Information:

::::

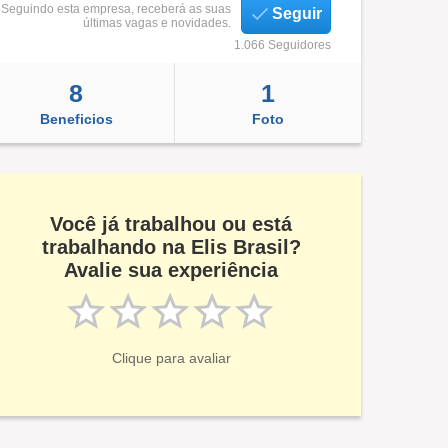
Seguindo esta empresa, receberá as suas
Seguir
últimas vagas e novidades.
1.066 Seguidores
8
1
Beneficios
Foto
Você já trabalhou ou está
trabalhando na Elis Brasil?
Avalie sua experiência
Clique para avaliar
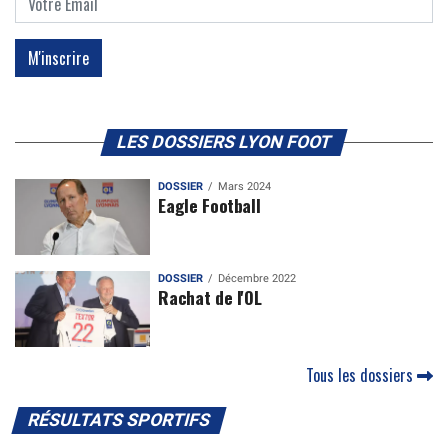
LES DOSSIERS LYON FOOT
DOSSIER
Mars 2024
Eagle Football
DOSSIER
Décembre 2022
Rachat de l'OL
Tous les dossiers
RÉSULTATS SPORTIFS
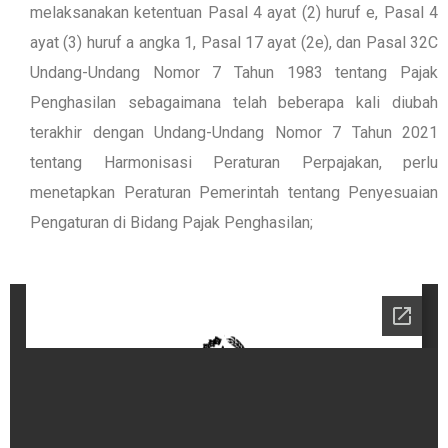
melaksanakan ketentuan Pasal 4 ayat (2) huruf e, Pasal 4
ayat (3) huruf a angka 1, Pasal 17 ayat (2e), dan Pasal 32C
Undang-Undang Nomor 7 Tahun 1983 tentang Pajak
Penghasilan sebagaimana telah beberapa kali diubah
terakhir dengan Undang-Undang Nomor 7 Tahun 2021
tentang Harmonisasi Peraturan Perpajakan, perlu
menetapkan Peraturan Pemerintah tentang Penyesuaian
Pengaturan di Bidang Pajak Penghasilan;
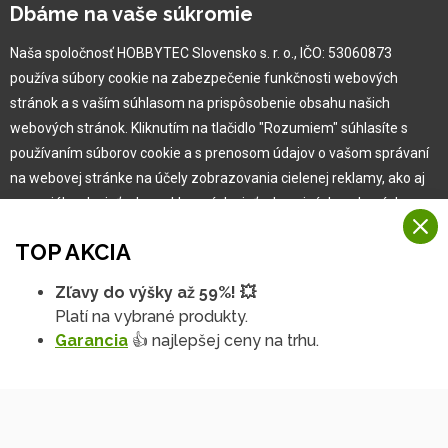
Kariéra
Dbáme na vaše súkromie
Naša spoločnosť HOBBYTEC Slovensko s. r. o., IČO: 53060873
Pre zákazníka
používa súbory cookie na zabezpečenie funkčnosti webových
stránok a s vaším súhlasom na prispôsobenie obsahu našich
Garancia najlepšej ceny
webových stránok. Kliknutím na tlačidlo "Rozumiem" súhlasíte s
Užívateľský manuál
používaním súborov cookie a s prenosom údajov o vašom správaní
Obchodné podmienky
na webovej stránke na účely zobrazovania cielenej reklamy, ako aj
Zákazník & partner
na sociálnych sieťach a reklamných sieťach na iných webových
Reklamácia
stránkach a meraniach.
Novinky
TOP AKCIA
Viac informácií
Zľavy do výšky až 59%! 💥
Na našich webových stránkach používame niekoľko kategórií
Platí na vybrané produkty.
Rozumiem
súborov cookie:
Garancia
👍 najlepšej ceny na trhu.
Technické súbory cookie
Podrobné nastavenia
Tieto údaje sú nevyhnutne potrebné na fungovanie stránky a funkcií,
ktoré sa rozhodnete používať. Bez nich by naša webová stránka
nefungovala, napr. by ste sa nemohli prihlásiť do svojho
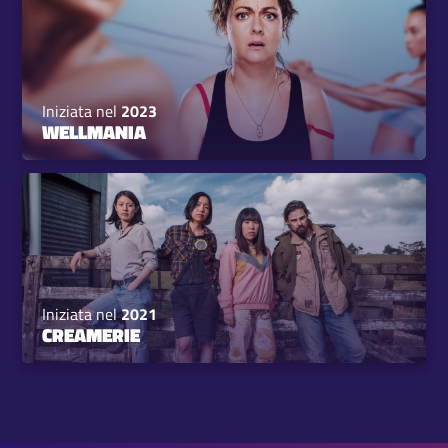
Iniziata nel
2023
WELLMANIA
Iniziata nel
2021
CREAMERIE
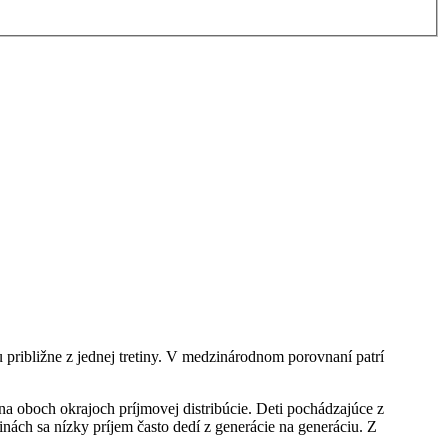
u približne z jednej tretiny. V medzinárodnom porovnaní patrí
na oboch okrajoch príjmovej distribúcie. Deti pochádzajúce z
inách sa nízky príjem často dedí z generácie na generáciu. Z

::::

About this exercise:
The expected output is each entry given again word for word, with pictures dropped.

Exercise output:
Seguindo esta empresa, receberá as suas
Seguir
últimas vagas e novidades.
1.066 Seguidores
8
1
Beneficios
Foto
Você já trabalhou ou está
trabalhando na Elis Brasil?
Avalie sua experiência
Clique para avaliar
LES DOSSIERS LYON FOOT
DOSSIER
Mars 2024
Eagle Football
DOSSIER
Décembre 2022
Rachat de l'OL
Tous les dossiers
RÉSULTATS SPORTIFS
melaksanakan ketentuan Pasal 4 ayat (2) huruf e, Pasal 4
ayat (3) huruf a angka 1, Pasal 17 ayat (2e), dan Pasal 32C
Undang-Undang Nomor 7 Tahun 1983 tentang Pajak
Penghasilan sebagaimana telah beberapa kali diubah
terakhir dengan Undang-Undang Nomor 7 Tahun 2021
tentang Harmonisasi Peraturan Perpajakan, perlu
menetapkan Peraturan Pemerintah tentang Penyesuaian
Pengaturan di Bidang Pajak Penghasilan;
Kariéra
Dbáme na vaše súkromie
Naša spoločnosť HOBBYTEC Slovensko s. r. o., IČO: 53060873
Pre zákazníka
používa súbory cookie na zabezpečenie funkčnosti webových
stránok a s vaším súhlasom na prispôsobenie obsahu našich
Garancia najlepšej ceny
webových stránok. Kliknutím na tlačidlo "Rozumiem" súhlasíte s
Užívateľský manuál
používaním súborov cookie a s prenosom údajov o vašom správaní
Obchodné podmienky
na webovej stránke na účely zobrazovania cielenej reklamy, ako aj
Zákazník & partner
na sociálnych sieťach a reklamných sieťach na iných webových
Reklamácia
stránkach a meraniach.
Novinky
TOP AKCIA
Viac informácií
Zľavy do výšky až 59%! 💥
Na našich webových stránkach používame niekoľko kategórií
Platí na vybrané produkty.
Rozumiem
súborov cookie:
Garancia
👍 najlepšej ceny na trhu.
Technické súbory cookie
Podrobné nastavenia
Tieto údaje sú nevyhnutne potrebné na fungovanie stránky a funkcií,
ktoré sa rozhodnete používať. Bez nich by naša webová stránka
nefungovala, napr. by ste sa nemohli prihlásiť do svojho
Iniziata nel
2023
WELLMANIA
Iniziata nel
2021
CREAMERIE
u približne z jednej tretiny. V medzinárodnom porovnaní patrí
na oboch okrajoch príjmovej distribúcie. Deti pochádzajúce z
inách sa nízky príjem často dedí z generácie na generáciu. Z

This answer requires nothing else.